While its new 2015 Volkswagen e-Golf will be the first-ever plug-in electric VW sold in the U.S., the German carmaker has a surprisingly long history of prototype electric cars.
Two weeks ago, during a drive event for its VW e-Golf and e-Up production models, along with prototype Golf GTE plug-in hybrids, Volkswagen showed off restored examples of some of its earlier electric test vehicles.
Volkswagen has experimented with electric cars since the 1970s, when the Volkswagen Golf (Rabbit) platform was first produced.
These electric conversions were built in very limited numbers--dozens or perhaps 100--to give the company a better understanding of how real-world users treated cars with electric drive.
Volkswagen Golf City Stromer Mk II, historic VW electric car at Tempelhof Airport, Berlin
All of them used heavy, low-capacity lead-acid batteries. In the Golf models, they were located under the rear seat and the load bay, resulting in reduced rear space and an awkward and very reclined rear seat-back angle.
On display (though apparently not in running condition) were two different generations of VW Golf City Stromer--based on second- and third-generation Golf hatchbacks--along with an even earlier VW Transporter T2 Elektro.
The name's not a typo: "Stromer" comes from the German word "Strom", or "Current," with the "City" prefix alluded to the limited range and city-car usage of the test vehicles.
The second-generation Range Stromer, based on a late-Eighties Golf, used VW used heavy lead-acid gel batteries and an anemic 18.5-kilowatt electric motor.
It provided a range of 50 to 60 miles on a good day, and a top speed of around 60 mph. And the third-generation model was little better.
Our contributor Nikki Gordon-Bloomfield wrote about her own second-generation Golf City Stromer, now owned by Volkswagen of Great Britain, which is restoring it.
Perhaps most interesting was an electric conversion of a Volkswagen Type 2 Transporter, better known in the U.S. in its multi-window form as the "VW Van" of hippie and surfer legend.

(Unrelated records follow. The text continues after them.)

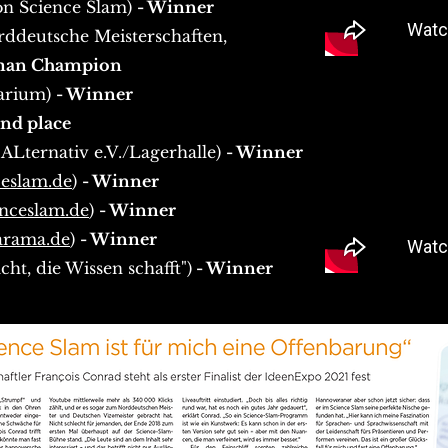
alon Science Slam)
- Winner
orddeutsche Meisterschaften,
rman Champion
tarium)
- Winner
2nd place
HALternativ e.V./Lagerhalle)
- Winner
ceslam.de
)
- Winner
enceslam.de
)
- Winner
arama.de
)
- Winner
acht, die Wissen schafft")
- Winner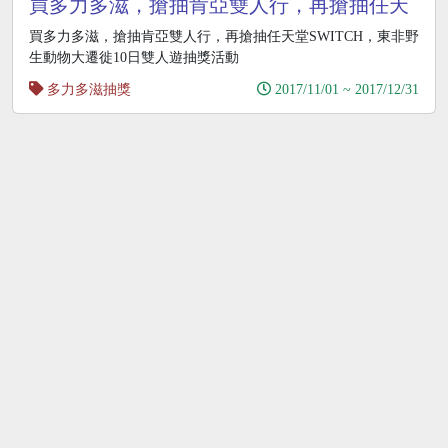
買多力多滋，搶抽肯亞雙人行，再搶抽任天
堂SWITCH
買多力多滋，搶抽肯亞雙人行，再搶抽任天堂SWITCH，東非野
生動物大遷徙10日雙人遊抽獎活動
多力多滋抽獎
2017/11/01 ~ 2017/12/31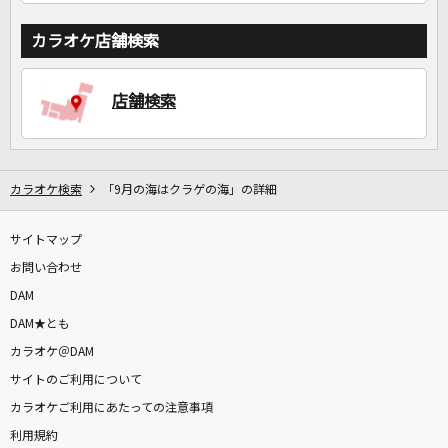
カラオケ店舗検索
店舗検索
カラオケ検索
「9月の海はクラゲの海」の詳細
サイトマップ
お問い合わせ
DAM
DAM★とも
カラオケ＠DAM
サイトのご利用について
カラオケご利用にあたっての注意事項
利用規約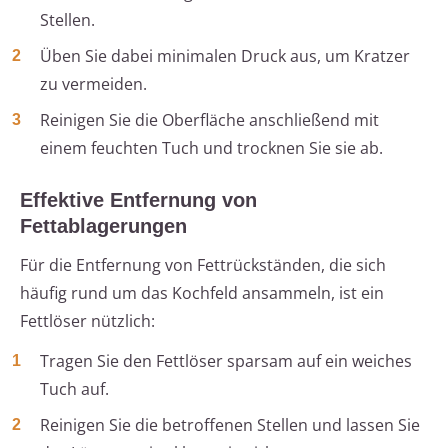
Stellen.
Üben Sie dabei minimalen Druck aus, um Kratzer
zu vermeiden.
Reinigen Sie die Oberfläche anschließend mit
einem feuchten Tuch und trocknen Sie sie ab.
Effektive Entfernung von
Fettablagerungen
Für die Entfernung von Fettrückständen, die sich
häufig rund um das Kochfeld ansammeln, ist ein
Fettlöser nützlich:
Tragen Sie den Fettlöser sparsam auf ein weiches
Tuch auf.
Reinigen Sie die betroffenen Stellen und lassen Sie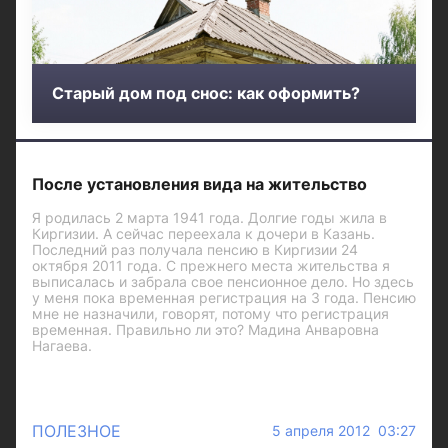
Старый дом под снос: как оформить?
После установления вида на жительство
Я родилась 2 марта 1941 года. Долгие годы жила в
Киргизии. А сейчас переехала к дочери в Казань.
Последний раз получала пенсию в Киргизии 24
октября 2011 года. С прежнего места жительства я
выписалась и забрала свое пенсионное дело. Но здесь
у меня пока временная регистрация на 3 года. Пенсию
мне не назначили, говорят, потому что регистрация
временная. Правильно ли это? Мадина Анваровна
Нагаева.
ПОЛЕЗНОЕ
5 апреля 2012 03:27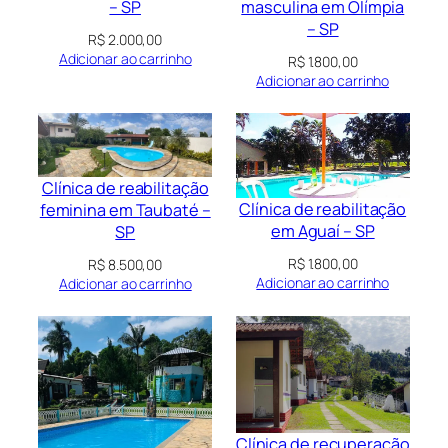
masculina em Olímpia
– SP
– SP
R$
2.000,00
Adicionar ao carrinho
R$
1.800,00
Adicionar ao carrinho
Clínica de reabilitação
Clínica de reabilitação
feminina em Taubaté –
em Aguaí – SP
SP
R$
1.800,00
R$
8.500,00
Adicionar ao carrinho
Adicionar ao carrinho
Clínica de recuperação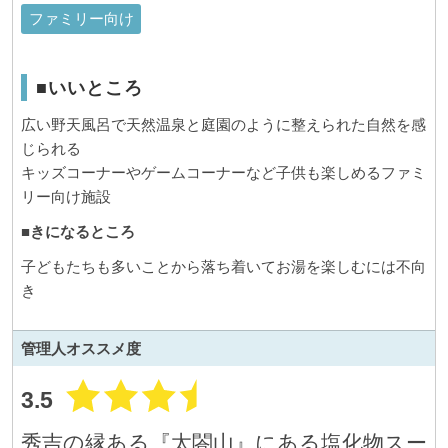
ファミリー向け
■いいところ
広い野天風呂で天然温泉と庭園のように整えられた自然を感
じられる
キッズコーナーやゲームコーナーなど子供も楽しめるファミ
リー向け施設
■きになるところ
子どもたちも多いことから落ち着いてお湯を楽しむには不向
き
管理人
オススメ度
3.5
秀吉の縁ある『太閤山』にある塩化物スー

Volkswagen provided relatively little information beyond the name plates (and, frankly, we were driving new plug-in VWs most of the day), but the T2 Elektro obviously carried banks of lead-acid batteries under its floor as well.
We'd welcome more information on these historic electric Volkswagens.
Meanwhile, enjoy the photos--and reflect on how very far the state of the art in electric cars has come since that first electric Golf 40 years ago!